The entries follow. Copy every line in which "days" appears.

Given data:
§ §

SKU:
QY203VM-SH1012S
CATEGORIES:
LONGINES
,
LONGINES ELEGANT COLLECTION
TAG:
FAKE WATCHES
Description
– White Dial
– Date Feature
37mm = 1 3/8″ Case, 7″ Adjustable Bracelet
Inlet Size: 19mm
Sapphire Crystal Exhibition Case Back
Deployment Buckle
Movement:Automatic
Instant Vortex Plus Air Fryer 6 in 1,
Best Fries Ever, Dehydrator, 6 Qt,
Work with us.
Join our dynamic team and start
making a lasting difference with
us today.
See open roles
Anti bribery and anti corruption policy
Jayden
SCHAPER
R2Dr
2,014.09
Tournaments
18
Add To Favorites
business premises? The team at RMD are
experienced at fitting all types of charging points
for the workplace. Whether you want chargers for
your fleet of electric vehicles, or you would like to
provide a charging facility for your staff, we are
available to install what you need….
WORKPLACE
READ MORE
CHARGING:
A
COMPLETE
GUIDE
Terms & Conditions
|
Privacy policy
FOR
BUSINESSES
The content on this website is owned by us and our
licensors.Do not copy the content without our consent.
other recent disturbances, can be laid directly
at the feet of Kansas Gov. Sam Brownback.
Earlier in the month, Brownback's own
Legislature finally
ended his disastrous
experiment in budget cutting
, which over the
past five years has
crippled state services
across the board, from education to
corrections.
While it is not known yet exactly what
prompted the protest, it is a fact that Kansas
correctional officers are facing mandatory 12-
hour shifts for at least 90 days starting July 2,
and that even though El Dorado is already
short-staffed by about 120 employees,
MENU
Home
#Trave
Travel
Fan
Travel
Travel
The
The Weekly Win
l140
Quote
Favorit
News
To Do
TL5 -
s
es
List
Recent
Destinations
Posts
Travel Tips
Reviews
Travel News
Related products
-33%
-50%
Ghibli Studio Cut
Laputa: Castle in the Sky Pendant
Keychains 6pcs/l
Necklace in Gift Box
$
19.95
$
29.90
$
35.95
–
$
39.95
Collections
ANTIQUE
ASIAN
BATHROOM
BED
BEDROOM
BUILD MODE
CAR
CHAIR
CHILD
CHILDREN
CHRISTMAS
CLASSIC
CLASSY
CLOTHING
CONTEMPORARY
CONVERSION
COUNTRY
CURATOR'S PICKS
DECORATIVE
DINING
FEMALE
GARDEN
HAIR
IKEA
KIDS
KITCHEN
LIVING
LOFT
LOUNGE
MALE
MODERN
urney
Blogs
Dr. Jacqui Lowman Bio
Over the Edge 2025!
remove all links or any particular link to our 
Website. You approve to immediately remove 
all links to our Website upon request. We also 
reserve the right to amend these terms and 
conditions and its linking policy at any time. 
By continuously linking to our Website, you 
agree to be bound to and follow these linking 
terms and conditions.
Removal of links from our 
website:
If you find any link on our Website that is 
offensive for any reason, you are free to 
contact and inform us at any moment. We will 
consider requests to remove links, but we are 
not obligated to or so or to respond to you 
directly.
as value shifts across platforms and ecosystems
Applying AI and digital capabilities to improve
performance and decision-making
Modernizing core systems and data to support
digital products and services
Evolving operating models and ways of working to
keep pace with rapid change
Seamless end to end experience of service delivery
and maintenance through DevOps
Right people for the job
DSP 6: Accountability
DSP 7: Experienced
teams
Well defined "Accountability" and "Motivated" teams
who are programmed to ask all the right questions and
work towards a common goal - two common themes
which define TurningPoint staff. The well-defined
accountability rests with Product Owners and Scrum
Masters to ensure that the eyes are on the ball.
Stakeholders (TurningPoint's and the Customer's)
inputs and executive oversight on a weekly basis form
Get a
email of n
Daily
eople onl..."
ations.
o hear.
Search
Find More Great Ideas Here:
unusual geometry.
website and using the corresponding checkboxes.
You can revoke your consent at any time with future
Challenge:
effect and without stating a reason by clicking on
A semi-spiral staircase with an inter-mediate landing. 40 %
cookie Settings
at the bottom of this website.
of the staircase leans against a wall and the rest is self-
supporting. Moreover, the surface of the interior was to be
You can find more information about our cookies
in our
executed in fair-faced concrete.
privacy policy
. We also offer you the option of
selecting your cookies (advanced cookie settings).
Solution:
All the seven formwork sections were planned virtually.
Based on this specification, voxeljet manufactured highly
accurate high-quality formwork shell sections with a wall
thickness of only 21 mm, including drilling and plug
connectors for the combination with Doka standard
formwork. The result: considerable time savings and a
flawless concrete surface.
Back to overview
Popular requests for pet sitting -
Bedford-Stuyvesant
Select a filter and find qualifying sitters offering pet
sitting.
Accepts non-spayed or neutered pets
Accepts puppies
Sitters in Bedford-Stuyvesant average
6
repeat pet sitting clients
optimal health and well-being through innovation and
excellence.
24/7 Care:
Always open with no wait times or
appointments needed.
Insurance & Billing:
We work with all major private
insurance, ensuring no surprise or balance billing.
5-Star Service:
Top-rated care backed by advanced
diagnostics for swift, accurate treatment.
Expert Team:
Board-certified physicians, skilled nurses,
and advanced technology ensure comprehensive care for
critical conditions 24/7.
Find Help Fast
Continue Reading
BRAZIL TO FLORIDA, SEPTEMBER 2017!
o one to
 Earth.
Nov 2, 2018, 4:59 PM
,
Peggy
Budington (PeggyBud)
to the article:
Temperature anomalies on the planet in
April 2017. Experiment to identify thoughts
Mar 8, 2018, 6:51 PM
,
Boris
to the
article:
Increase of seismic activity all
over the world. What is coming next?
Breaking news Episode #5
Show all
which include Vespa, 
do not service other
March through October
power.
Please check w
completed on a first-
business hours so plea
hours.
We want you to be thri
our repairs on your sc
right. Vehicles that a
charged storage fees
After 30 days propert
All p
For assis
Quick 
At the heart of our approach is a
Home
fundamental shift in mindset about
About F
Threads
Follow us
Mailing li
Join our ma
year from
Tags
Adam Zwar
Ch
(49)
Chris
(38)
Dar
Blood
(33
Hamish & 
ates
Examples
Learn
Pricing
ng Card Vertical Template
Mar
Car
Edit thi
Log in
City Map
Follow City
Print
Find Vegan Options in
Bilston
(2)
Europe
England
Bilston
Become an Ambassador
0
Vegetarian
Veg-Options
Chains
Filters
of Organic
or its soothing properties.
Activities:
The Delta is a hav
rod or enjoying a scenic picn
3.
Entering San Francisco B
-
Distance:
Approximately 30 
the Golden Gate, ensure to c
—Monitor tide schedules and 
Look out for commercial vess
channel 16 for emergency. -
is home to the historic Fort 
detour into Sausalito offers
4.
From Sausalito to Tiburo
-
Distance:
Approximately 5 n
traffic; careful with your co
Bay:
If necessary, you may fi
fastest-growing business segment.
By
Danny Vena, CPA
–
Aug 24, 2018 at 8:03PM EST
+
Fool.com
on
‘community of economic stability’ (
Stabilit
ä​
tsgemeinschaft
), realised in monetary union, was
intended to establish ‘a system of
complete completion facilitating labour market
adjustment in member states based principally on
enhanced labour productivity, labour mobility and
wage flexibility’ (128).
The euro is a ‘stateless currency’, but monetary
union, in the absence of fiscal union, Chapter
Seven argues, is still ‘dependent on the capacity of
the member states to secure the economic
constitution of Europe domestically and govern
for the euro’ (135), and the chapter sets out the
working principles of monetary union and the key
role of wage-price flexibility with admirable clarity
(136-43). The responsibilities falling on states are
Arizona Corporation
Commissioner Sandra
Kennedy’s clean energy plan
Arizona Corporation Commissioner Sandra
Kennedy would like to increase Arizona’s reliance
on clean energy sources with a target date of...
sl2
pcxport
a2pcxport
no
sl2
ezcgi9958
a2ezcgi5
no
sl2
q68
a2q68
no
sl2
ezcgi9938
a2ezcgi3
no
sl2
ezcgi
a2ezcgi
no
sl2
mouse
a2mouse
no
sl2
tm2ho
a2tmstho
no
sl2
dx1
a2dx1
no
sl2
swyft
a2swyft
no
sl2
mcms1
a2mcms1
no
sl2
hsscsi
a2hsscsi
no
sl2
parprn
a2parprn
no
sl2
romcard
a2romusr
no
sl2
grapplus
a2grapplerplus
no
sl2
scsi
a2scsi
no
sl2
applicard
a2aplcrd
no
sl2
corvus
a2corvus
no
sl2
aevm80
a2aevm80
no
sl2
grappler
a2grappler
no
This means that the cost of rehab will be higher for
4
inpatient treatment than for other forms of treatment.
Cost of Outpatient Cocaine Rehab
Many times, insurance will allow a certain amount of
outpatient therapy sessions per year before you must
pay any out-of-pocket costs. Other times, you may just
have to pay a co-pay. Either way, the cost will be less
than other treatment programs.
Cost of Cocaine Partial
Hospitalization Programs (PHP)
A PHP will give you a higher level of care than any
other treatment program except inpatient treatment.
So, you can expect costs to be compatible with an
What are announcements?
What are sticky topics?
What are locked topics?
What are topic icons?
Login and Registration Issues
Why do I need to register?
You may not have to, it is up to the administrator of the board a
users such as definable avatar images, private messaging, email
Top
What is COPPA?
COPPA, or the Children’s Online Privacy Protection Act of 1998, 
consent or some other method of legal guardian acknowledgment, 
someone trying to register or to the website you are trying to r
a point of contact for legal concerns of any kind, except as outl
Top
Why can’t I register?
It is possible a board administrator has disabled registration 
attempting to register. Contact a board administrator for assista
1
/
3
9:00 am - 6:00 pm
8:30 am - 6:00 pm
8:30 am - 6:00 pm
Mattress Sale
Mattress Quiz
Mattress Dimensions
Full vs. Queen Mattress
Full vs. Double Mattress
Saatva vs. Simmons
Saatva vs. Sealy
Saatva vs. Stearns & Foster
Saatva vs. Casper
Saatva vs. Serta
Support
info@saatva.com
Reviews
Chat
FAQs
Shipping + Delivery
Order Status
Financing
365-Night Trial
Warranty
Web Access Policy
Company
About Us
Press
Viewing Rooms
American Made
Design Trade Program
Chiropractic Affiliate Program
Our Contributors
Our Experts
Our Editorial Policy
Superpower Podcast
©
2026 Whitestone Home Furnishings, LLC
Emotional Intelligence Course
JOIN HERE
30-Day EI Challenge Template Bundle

§ §

Exercise answer:
hour shifts for at least 90 days starting July 2,
After 30 days propert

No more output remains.